Published online Jan 26, 2020. doi: 10.12998/wjcc.v8.i2.404
Peer-review started: November 14, 2019
First decision: December 12, 2019
Revised: December 18, 2019
Accepted: December 22, 2019
Article in press: December 22, 2019
Published online: January 26, 2020
Processing time: 62 Days and 18.4 Hours
Goodpasture syndrome (GS) is a rare disease, the morbidity of which is estimated to be 0.5-0.8 per million per year. Hemorrhage is the most serious complication in renal biopsy. Despite the fact that both GS and hemorrhage after renal biopsy are rare, it has not been reported that they are likely to occur in the same patient.
A 30-year-old man with diffuse pulmonary hemorrhage and rapid progressive renal function caused by anti-glomerular basement membrane disease presented atypical symptoms without hemoptysis, accompanied by life-threatening hypoxemia. Plasmapheresis was performed, and glucocorticoids and cyclophosphamide were administered. The patient started to show signs of improvement. Percutaneous renal biopsy is an appropriate diagnostic measure that is commonly safe, but this patient experienced hemorrhage after operation, thus necessitating embolization of the renal artery to stop the bleeding. The patient’s condition was improved, and the serum anti-glomerular basement membrane antibody level was 106 AU/mL (normal range: < 24 AU/mL) and slowly decreased. His discharge medications were oral daily prednisone (30 mg) and continued maintenance hemodialysis.

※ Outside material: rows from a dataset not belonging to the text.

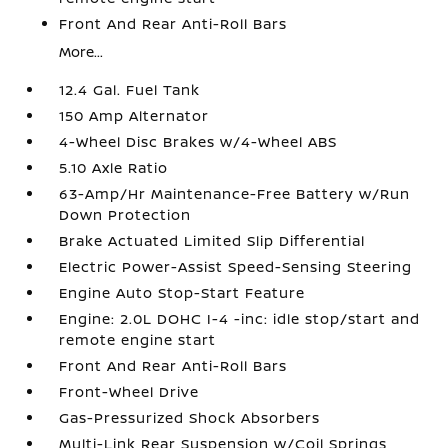
Front And Rear Anti-Roll Bars
More...
12.4 Gal. Fuel Tank
150 Amp Alternator
4-Wheel Disc Brakes w/4-Wheel ABS
5.10 Axle Ratio
63-Amp/Hr Maintenance-Free Battery w/Run
Down Protection
Brake Actuated Limited Slip Differential
Electric Power-Assist Speed-Sensing Steering
Engine Auto Stop-Start Feature
Engine: 2.0L DOHC I-4 -inc: idle stop/start and
remote engine start
Front And Rear Anti-Roll Bars
Front-Wheel Drive
Gas-Pressurized Shock Absorbers
Multi-Link Rear Suspension w/Coil Springs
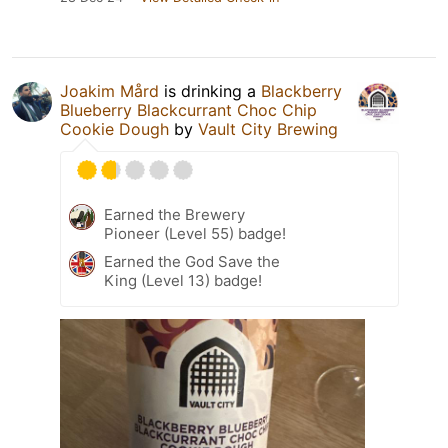
Joakim Mård
is drinking a
Blackberry
Blueberry Blackcurrant Choc Chip
Cookie Dough
by
Vault City Brewing
Earned the Brewery
Pioneer (Level 55) badge!
Earned the God Save the
King (Level 13) badge!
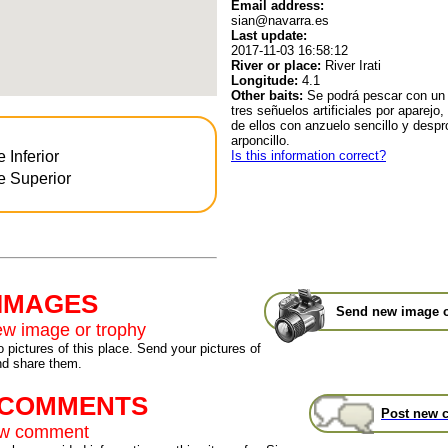
Email address:
sian@navarra.es
Last update:
2017-11-03 16:58:12
River or place:
River Irati
Longitude:
4.1
Other baits:
Se podrá pescar con un
tres señuelos artificiales por aparejo
de ellos con anzuelo sencillo y despr
arponcillo.
Is this information correct?
e Inferior
te Superior
 IMAGES
Send new image o
w image or trophy
 pictures of this place. Send your pictures of
nd share them.
t COMMENTS
Post new 
ew comment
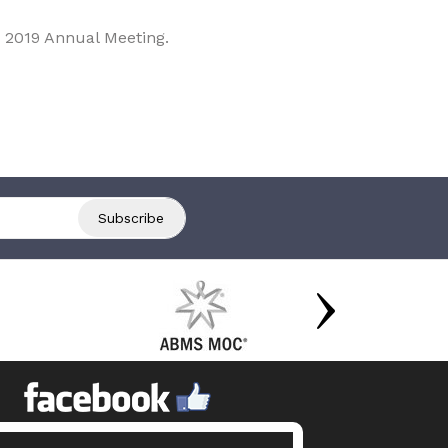
 2019 Annual Meeting.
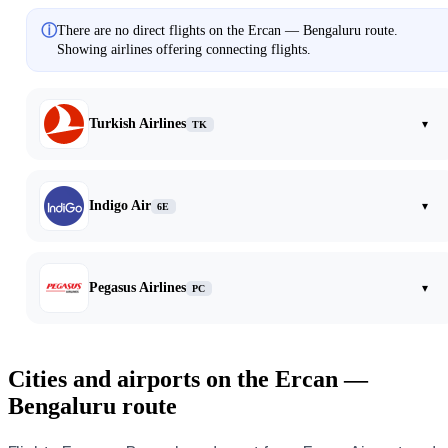
ⓘ
There are no direct flights on the Ercan — Bengaluru route.
Showing airlines offering connecting flights.
Turkish Airlines
▾
TK
Indigo Air
▾
6E
Pegasus Airlines
▾
PC
Cities and airports on the Ercan —
Bengaluru route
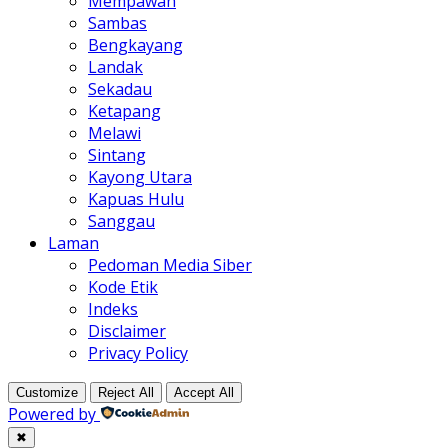
Mempawah
Sambas
Bengkayang
Landak
Sekadau
Ketapang
Melawi
Sintang
Kayong Utara
Kapuas Hulu
Sanggau
Laman
Pedoman Media Siber
Kode Etik
Indeks
Disclaimer
Privacy Policy
Customize
Reject All
Accept All
Powered by
✖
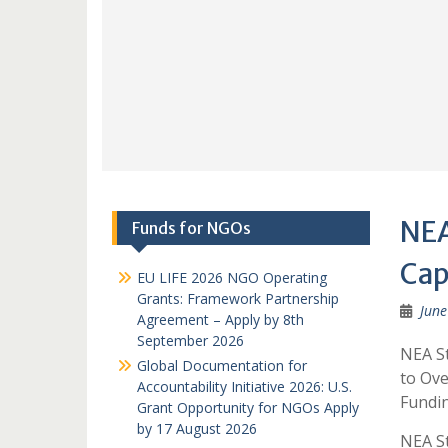
NEA
Funds for NGOs
Cap
EU LIFE 2026 NGO Operating
Grants: Framework Partnership
June
Agreement – Apply by 8th
September 2026
NEA St
Global Documentation for
to Ove
Accountability Initiative 2026: U.S.
Fundin
Grant Opportunity for NGOs Apply
by 17 August 2026
NEA St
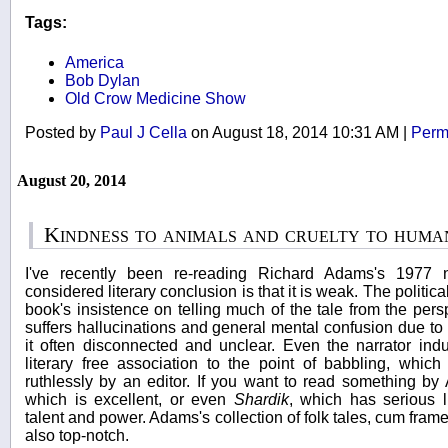
Tags:
America
Bob Dylan
Old Crow Medicine Show
Posted by
Paul J Cella
on August 18, 2014 10:31 AM
|
Perm
August 20, 2014
Kindness to animals and cruelty to huma
I've recently been re-reading Richard Adams's 1977
considered literary conclusion is that it is weak. The politica
book's insistence on telling much of the tale from the per
suffers hallucinations and general mental confusion due t
it often disconnected and unclear. Even the narrator indulg
literary free association to the point of babbling, whi
ruthlessly by an editor. If you want to read something b
which is excellent, or even
Shardik
, which has serious l
talent and power. Adams's collection of folk tales, cum frame
also top-notch.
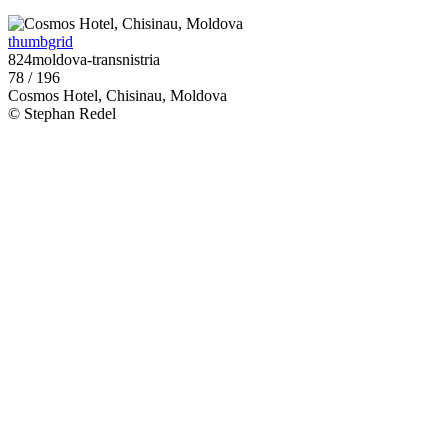
thumbgrid
824moldova-transnistria
78 / 196
Cosmos Hotel, Chisinau, Moldova
© Stephan Redel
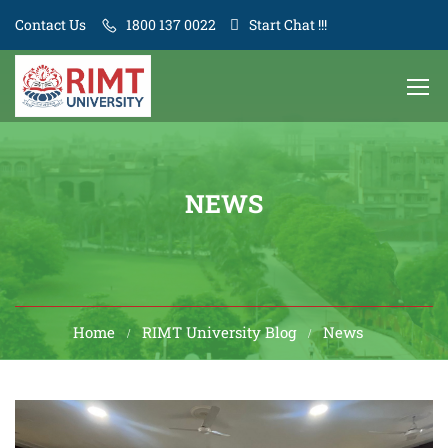
Contact Us
1800 137 0022
Start Chat !!!
NEWS
Home
RIMT University Blog
News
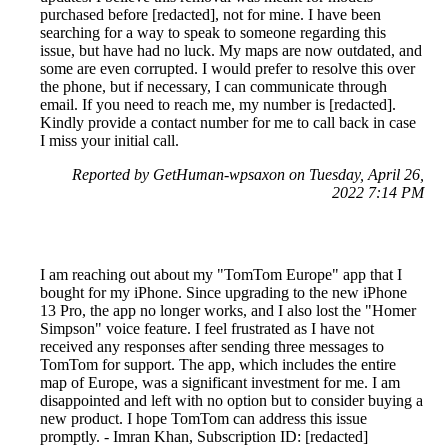
purchased before [redacted], not for mine. I have been
searching for a way to speak to someone regarding this
issue, but have had no luck. My maps are now outdated, and
some are even corrupted. I would prefer to resolve this over
the phone, but if necessary, I can communicate through
email. If you need to reach me, my number is [redacted].
Kindly provide a contact number for me to call back in case
I miss your initial call.
Reported by GetHuman-wpsaxon on Tuesday, April 26,
2022 7:14 PM
I am reaching out about my "TomTom Europe" app that I
bought for my iPhone. Since upgrading to the new iPhone
13 Pro, the app no longer works, and I also lost the "Homer
Simpson" voice feature. I feel frustrated as I have not
received any responses after sending three messages to
TomTom for support. The app, which includes the entire
map of Europe, was a significant investment for me. I am
disappointed and left with no option but to consider buying a
new product. I hope TomTom can address this issue
promptly. - Imran Khan, Subscription ID: [redacted]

GS is a rare organ-specific autoimmune disease that is invariably ubiquitous in the lung and kidney areas. Renal biopsy is the appropriate procedure for the treatment of GS disease, although it is an invasive measure.
Core tip: Goodpasture syndrome was first identified by Dr. Ernest Goodpasture, who described it as an association between alveolar hemorrhage and glomerulonephritis. We report on a young male patient with life-threatening pulmonary hemorrhage without hemoptysis, accompanied by hemorrhage after renal biopsy. This case highlights the critical importance of prompt diagnosis and initiation of therapy. However, preventive measures, such as the addition of fresh plasma, should be considered to decrease the incidence of hemorrhage in similar situations, especially for dialysis patients.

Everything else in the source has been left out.